Il quadro italiano. È noto che il terzo comma dell’articolo 33 della nostra Costituzione recita: «Enti e privati hanno il diritto di istituire scuole ed istituti di educazione senza oneri per lo stato». Tale articolo viene ipocritamente aggirato nel disegno di legge governativo. I finanziamenti non andrebbero direttamente agli istituti privati, ma - in nome di un principio di sussidiarietà oggi di moda - formalmente alle famiglie. Ecco come viene aggirato l’inequivocabile «senza oneri per lo Stato»! Quanto alla parità scolastica, la Costituzione non può contraddirsi, e infatti la intende come parità di obiettivo formativo. Ma la garanzia di equipollenza di un percorso compiuto al di fuori della scuola pubblica, soprattutto negli anni dell’obbligo, dovrebbe prevedere un maggiore controllo: questa è forse la ragione per la quale una vera legge sulla parità scolastica non era stata finora approvata.

La linea di travisamento della Costituzione e di sostegno economico alle scuole private adottata da questo governo è già ampiamente collaudata, purtroppo, da molti enti locali. Essi, sostenendo finanziariamente le scuole confessionali, specie nell’area materna e in quella professionale, contravvengono all’articolo 33, il quale si applica ovviamente anche alle articolazioni locali dello Stato; altrimenti qualsiasi dettato costituzionale potrebbe essere aggirato attraverso gli enti locali!

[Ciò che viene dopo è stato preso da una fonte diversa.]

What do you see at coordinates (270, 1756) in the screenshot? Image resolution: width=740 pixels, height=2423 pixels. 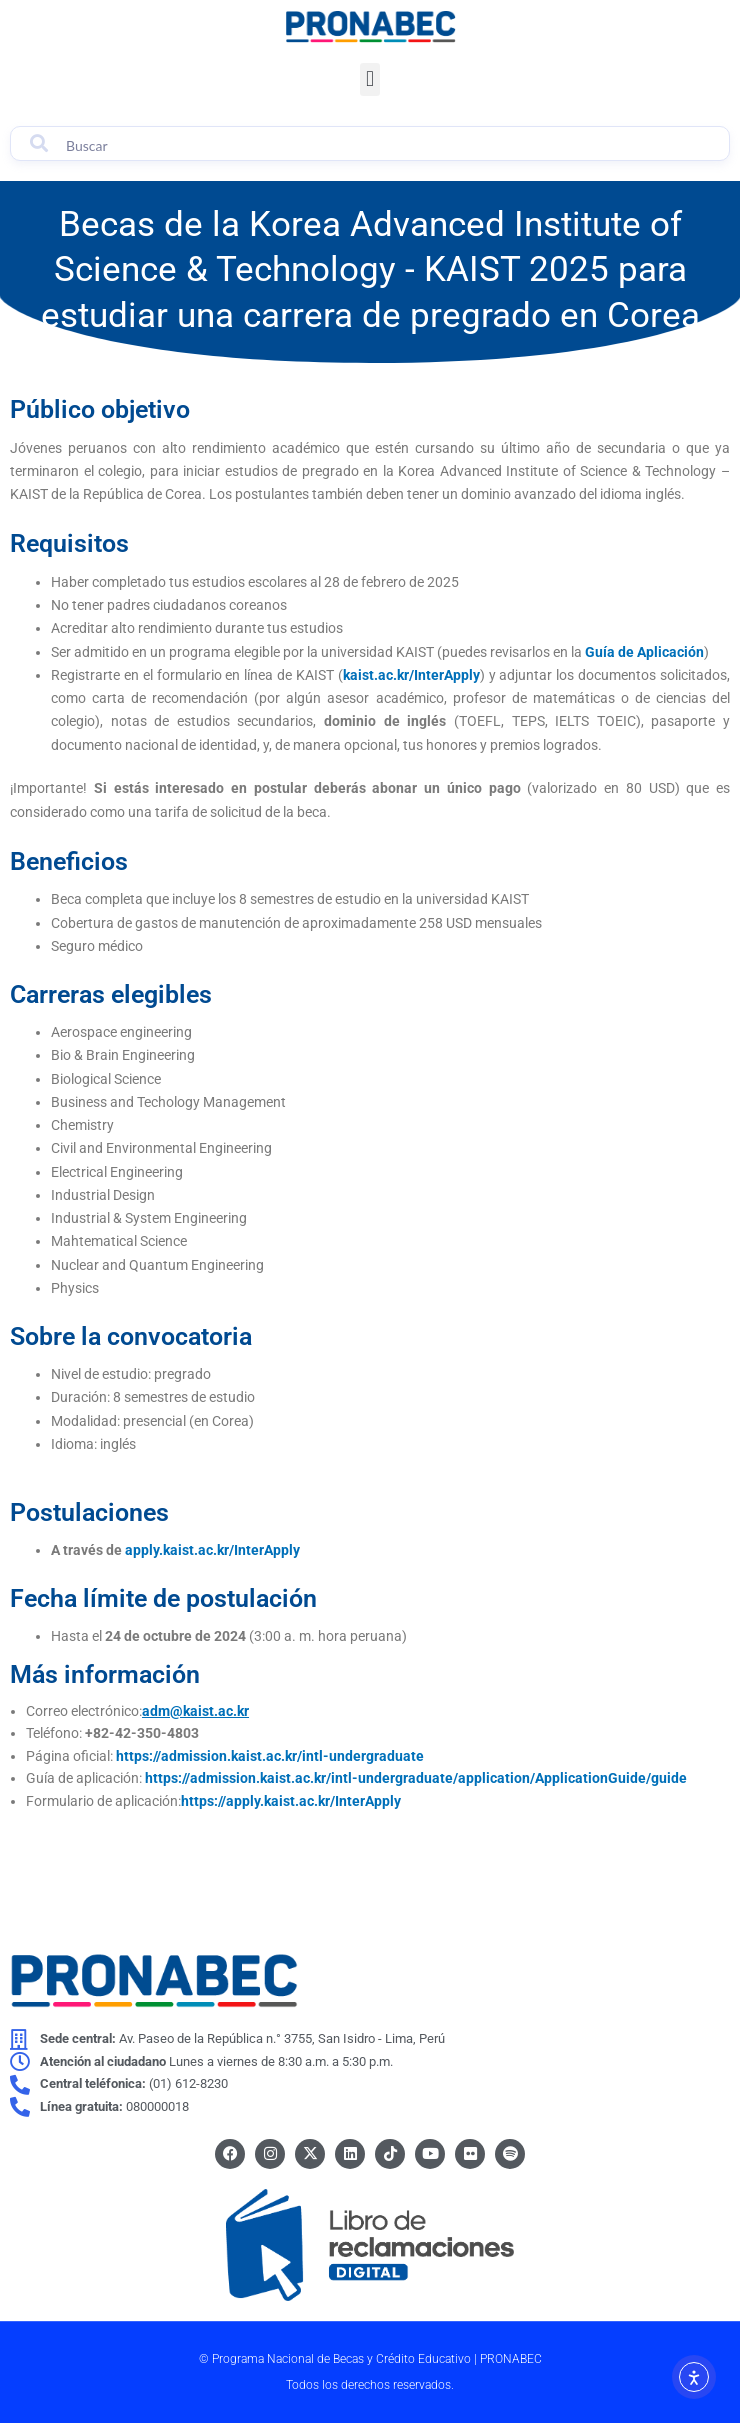 I see `https://admission.kaist.ac.kr/intl-undergraduate` at bounding box center [270, 1756].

Da notare che il contributo statale (in aggiunta a quello degli enti locali) si configura come un’autentica opera di pronto soccorso, dal momento che nel volgere di pochi anni le iscrizioni alle scuole cattoliche si sono dimezzate. Inoltre tale contributo, qualunque sarà il trucco con il quale verrà corrisposto, si aggiungerà alle altre numerose sovvenzioni ed esenzioni fiscali concesse alla Chiesa cattolica al di fuori del meccanismo (già di per sé truffaldino) dell’8 per mille, e sottrarrà risorse alla scuola pubblica. In effetti si stima una spesa da 1600 miliardi a dieci volte tanto, proprio quando ai cittadini è richiesto uno sforzo finanziario eccezionale per partecipare fin dall’inizio alla moneta europea.

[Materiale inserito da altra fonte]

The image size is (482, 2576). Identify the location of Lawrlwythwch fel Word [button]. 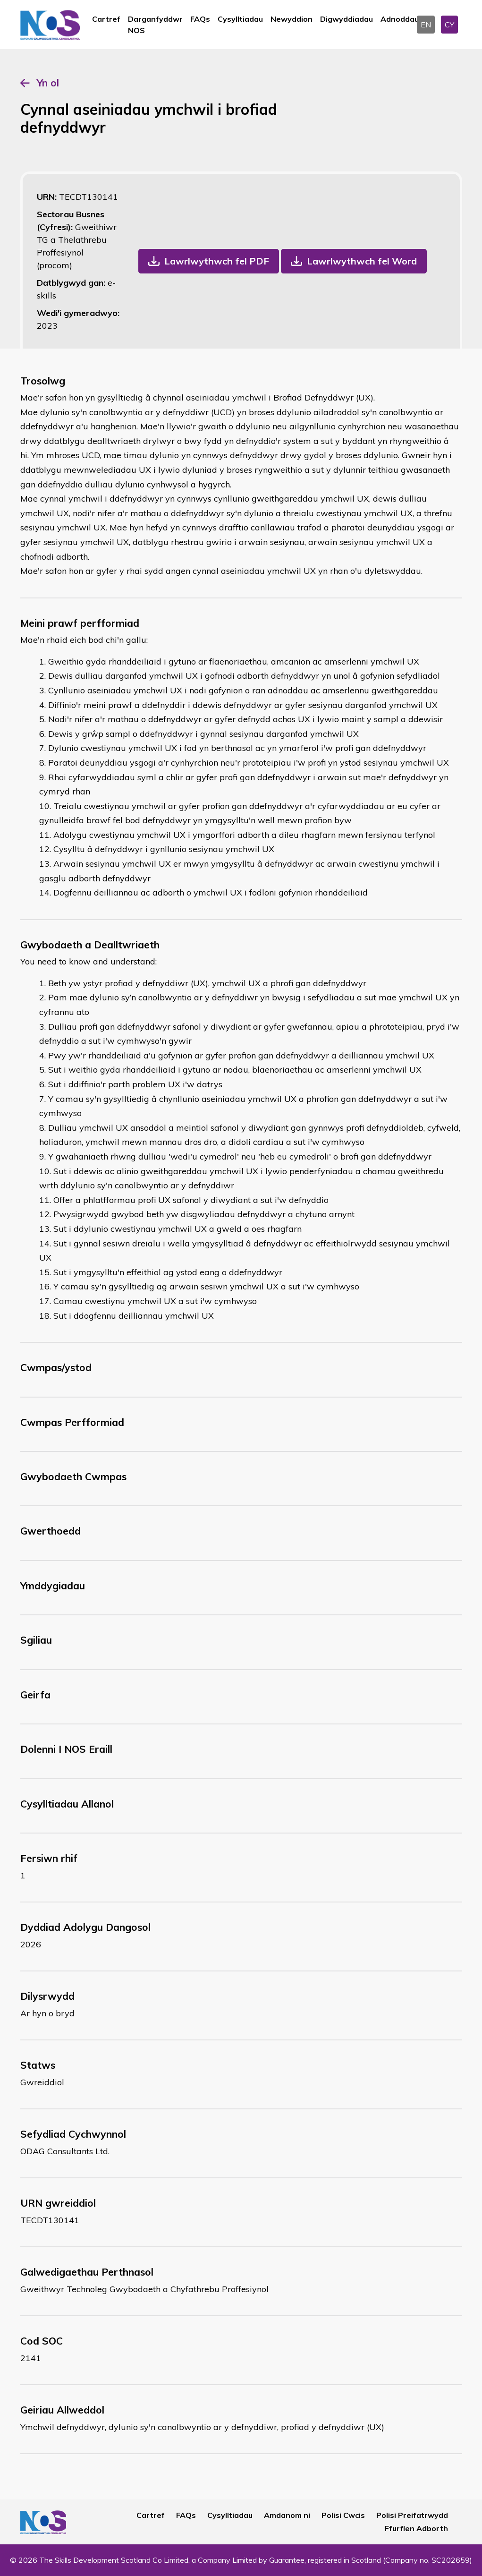 (362, 261).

Come reagire? Diciamo innanzitutto che sarebbero accettabili eventuali finanziamenti solo alle scuole private che garantiscono realmente il principio di laicità, escludendo perciò le scuole non pluraliste. In realtà pochi sanno che accadrà semmai il contrario in quanto molte fra le scuole private più innovative, quasi sempre laiche e che rappresentano un patrimonio di sperimentazione anche per il sistema pubblico, verranno escluse dal finanziamento perché hanno, ad esempio, insegnanti con diplomi stranieri.

 

Ma il problema centrale è un altro. L’educazione al pluralismo è un pilastro della formazione democratica dei cittadini, tuttavia se è solo libresca, fornita giusto per rientrare nei programmi ministeriali, è inefficace: l’educazione autentica al pluralismo proviene invece dal vivere quotidianamente la diversità sociale e culturale di alunni e insegnanti in ciascuna scuola e in ciascuna classe. Il cosiddetto «pluralismo del sistema scolastico» invocato dalle gerarchie cattoliche e concesso dal disegno di legge di questo governo è un mero pluralismo imprenditoriale, per di più assistito, perché lo stato aiuta con i soldi di tutti ogni lobby sufficientemente potente da fondare e possedere scuole. Anche con il controllo ministeriale sulle graduatorie degli insegnanti la «scuola di tendenza» divide i giovani in base alle idee dei genitori, negando l’autonomia della loro maturazione personale. Favorire e incentivare la chiusura degli alunni nei ghetti culturali imposti dalla visione del mondo dei loro genitori significa assumersi la grave responsabilità di coltivare i particolarismi, indebolendo la coesione della società.

 

Non si tratta quindi solo di denaro: il recente disegno di legge non consiste solamente nella sottrazione di risorse alla scuola pubblica, e non basteranno quindi assicurazioni e promesse su questo aspetto; esso fa di peggio: tradisce il pluralismo autentico come valore civile fondamentale. Mai come ora è importante l’unità di azione delle associazioni laiciste. Contro il disegno di legge governativo occorre una forte opera di informazione, di sensibilizzazione e di mobilitazione. Per affiancare e sostenere tali attività si impone un incontro urgente fra tutte le associazioni impegnate su questo fronte.